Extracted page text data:
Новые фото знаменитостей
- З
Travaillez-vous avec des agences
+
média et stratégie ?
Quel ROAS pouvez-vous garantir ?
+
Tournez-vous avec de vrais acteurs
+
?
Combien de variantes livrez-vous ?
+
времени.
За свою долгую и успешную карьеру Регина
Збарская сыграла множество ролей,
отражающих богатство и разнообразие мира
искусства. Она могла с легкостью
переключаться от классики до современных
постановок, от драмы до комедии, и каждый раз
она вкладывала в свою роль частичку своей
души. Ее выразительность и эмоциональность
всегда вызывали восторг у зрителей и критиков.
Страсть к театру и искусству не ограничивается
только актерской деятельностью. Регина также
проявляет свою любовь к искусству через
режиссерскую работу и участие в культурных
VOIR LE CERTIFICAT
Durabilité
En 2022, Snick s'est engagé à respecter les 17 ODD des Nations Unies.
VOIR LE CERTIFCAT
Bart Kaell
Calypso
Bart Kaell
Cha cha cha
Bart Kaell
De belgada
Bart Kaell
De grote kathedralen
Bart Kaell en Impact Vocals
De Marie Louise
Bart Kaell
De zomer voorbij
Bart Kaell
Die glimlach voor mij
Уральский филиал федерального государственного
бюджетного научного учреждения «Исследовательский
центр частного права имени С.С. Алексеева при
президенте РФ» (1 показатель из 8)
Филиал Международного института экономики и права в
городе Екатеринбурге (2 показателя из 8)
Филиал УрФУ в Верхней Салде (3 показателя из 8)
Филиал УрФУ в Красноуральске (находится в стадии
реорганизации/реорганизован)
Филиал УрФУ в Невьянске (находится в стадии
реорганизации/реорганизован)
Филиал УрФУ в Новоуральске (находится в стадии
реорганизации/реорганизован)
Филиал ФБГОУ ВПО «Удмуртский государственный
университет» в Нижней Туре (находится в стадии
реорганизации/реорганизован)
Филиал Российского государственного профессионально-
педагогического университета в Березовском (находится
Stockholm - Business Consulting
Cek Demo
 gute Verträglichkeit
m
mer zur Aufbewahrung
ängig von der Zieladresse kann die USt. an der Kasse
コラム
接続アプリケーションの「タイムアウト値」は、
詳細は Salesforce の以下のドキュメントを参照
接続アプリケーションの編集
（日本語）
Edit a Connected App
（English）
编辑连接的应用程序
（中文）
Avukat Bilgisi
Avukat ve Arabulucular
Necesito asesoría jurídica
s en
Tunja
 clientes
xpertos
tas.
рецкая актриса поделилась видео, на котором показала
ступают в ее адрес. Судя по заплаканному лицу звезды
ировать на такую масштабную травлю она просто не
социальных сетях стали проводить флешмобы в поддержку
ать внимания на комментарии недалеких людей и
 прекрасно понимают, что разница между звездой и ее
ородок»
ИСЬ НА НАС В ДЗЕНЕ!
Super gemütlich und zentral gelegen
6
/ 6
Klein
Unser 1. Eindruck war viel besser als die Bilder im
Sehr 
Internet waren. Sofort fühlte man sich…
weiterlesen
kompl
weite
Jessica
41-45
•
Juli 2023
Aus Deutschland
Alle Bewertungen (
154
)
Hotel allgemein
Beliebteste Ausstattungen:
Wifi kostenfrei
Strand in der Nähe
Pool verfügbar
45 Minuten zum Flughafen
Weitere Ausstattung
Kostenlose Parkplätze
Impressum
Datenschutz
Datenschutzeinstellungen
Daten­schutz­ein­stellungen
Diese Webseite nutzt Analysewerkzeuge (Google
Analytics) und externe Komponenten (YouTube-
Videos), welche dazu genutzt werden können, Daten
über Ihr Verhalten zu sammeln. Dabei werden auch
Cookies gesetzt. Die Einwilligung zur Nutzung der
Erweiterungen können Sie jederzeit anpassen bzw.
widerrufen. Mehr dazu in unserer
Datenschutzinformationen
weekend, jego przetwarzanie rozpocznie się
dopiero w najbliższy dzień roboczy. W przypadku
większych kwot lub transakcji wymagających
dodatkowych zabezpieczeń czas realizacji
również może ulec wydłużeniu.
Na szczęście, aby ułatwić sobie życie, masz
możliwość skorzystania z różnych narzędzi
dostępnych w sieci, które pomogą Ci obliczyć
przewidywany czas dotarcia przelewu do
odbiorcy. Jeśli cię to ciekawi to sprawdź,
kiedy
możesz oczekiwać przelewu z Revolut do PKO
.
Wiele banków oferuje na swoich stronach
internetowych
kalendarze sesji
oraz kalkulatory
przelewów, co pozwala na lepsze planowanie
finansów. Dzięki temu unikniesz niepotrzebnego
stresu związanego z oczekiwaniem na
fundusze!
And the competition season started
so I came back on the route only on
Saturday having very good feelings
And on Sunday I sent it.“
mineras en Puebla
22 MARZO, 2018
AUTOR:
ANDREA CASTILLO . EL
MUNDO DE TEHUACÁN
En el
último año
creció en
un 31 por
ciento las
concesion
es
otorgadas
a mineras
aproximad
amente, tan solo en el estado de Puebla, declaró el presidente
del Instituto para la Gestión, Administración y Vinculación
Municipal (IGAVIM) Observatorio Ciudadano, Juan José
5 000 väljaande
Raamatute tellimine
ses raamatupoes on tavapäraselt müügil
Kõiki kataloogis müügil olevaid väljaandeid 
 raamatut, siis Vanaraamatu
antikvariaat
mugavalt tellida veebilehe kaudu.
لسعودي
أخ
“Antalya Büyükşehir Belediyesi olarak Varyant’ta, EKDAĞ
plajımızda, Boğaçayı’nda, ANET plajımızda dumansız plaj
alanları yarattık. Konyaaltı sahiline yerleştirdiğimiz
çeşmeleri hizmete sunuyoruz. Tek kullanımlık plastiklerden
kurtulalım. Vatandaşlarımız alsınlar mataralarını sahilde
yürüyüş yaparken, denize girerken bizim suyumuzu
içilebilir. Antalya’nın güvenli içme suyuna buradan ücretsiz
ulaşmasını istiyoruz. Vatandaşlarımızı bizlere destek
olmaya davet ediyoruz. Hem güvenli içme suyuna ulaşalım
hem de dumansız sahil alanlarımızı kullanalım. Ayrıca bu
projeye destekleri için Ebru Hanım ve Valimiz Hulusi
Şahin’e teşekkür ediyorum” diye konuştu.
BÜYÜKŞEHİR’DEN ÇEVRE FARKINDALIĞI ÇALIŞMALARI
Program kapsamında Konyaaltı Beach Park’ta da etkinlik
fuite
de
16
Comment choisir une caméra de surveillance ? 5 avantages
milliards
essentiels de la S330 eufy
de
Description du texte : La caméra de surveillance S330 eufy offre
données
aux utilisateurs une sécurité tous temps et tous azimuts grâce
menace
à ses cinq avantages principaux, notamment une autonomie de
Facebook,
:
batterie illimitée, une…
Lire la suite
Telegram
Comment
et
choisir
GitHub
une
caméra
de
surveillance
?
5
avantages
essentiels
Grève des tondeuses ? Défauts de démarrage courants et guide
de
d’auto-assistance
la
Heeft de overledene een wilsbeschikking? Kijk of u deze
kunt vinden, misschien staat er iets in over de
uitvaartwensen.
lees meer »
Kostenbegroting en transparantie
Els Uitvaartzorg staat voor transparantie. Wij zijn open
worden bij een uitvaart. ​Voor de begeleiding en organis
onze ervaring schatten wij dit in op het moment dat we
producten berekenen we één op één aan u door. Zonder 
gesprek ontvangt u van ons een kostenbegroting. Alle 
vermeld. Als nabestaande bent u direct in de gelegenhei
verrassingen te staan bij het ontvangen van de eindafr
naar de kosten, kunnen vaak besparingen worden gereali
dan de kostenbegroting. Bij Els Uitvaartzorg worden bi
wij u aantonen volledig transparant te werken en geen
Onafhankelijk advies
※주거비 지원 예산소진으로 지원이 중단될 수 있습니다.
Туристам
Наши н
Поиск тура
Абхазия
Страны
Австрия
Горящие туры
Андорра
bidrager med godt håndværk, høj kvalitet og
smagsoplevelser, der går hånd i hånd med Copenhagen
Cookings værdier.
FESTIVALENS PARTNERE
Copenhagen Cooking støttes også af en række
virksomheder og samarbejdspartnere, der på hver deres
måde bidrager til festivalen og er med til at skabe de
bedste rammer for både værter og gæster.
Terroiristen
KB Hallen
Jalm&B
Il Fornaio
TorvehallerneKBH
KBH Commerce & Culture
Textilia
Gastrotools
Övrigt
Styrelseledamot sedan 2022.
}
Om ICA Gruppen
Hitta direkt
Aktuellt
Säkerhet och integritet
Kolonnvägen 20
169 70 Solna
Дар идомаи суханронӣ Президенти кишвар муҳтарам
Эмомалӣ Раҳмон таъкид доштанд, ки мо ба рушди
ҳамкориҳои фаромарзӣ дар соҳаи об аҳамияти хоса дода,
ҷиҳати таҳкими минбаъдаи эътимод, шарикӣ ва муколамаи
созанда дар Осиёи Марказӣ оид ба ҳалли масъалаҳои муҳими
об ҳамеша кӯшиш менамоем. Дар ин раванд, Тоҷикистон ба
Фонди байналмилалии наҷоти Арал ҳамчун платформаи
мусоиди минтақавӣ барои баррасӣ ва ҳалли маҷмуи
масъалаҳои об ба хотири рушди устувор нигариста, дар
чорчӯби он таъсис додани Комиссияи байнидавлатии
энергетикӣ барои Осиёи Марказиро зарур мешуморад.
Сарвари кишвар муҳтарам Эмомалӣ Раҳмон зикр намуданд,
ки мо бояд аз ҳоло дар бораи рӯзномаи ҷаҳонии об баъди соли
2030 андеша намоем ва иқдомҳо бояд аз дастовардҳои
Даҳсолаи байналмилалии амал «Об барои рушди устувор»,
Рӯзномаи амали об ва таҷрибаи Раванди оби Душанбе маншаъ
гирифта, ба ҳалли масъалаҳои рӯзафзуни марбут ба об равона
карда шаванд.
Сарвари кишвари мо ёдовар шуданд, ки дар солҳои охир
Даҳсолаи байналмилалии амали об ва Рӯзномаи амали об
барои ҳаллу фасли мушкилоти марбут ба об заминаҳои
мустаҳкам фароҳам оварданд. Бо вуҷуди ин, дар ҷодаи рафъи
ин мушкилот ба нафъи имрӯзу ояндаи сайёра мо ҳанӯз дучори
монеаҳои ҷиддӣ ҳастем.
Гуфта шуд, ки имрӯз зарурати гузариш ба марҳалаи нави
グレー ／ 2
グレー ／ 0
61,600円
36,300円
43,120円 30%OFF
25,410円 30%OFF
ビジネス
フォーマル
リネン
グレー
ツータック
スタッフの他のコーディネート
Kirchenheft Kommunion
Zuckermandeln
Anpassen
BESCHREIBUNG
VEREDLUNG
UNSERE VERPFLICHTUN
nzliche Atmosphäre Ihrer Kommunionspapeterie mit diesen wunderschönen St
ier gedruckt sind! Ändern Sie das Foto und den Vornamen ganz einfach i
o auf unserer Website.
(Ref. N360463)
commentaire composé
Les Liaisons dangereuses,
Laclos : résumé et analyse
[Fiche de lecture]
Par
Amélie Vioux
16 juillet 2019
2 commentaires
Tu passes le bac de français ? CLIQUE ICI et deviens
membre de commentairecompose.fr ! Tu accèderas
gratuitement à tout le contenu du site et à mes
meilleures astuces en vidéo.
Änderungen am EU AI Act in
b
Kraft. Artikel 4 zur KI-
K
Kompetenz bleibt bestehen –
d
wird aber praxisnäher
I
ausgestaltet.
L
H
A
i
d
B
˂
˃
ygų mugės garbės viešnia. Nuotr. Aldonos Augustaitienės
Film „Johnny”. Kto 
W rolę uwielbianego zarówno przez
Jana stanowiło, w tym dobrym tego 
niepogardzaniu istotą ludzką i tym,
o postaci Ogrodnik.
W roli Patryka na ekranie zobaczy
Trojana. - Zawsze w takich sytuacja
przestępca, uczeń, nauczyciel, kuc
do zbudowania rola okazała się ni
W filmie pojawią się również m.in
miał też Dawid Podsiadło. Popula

__Your objective__
Your task is to repeat the records exactly. Begin at their first line and stop after the line containing "Филиал УрФУ в Верхней".

__Result__
Новые фото знаменитостей
- З
Travaillez-vous avec des agences
+
média et stratégie ?
Quel ROAS pouvez-vous garantir ?
+
Tournez-vous avec de vrais acteurs
+
?
Combien de variantes livrez-vous ?
+
времени.
За свою долгую и успешную карьеру Регина
Збарская сыграла множество ролей,
отражающих богатство и разнообразие мира
искусства. Она могла с легкостью
переключаться от классики до современных
постановок, от драмы до комедии, и каждый раз
она вкладывала в свою роль частичку своей
души. Ее выразительность и эмоциональность
всегда вызывали восторг у зрителей и критиков.
Страсть к театру и искусству не ограничивается
только актерской деятельностью. Регина также
проявляет свою любовь к искусству через
режиссерскую работу и участие в культурных
VOIR LE CERTIFICAT
Durabilité
En 2022, Snick s'est engagé à respecter les 17 ODD des Nations Unies.
VOIR LE CERTIFCAT
Bart Kaell
Calypso
Bart Kaell
Cha cha cha
Bart Kaell
De belgada
Bart Kaell
De grote kathedralen
Bart Kaell en Impact Vocals
De Marie Louise
Bart Kaell
De zomer voorbij
Bart Kaell
Die glimlach voor mij
Уральский филиал федерального государственного
бюджетного научного учреждения «Исследовательский
центр частного права имени С.С. Алексеева при
президенте РФ» (1 показатель из 8)
Филиал Международного института экономики и права в
городе Екатеринбурге (2 показателя из 8)
Филиал УрФУ в Верхней Салде (3 показателя из 8)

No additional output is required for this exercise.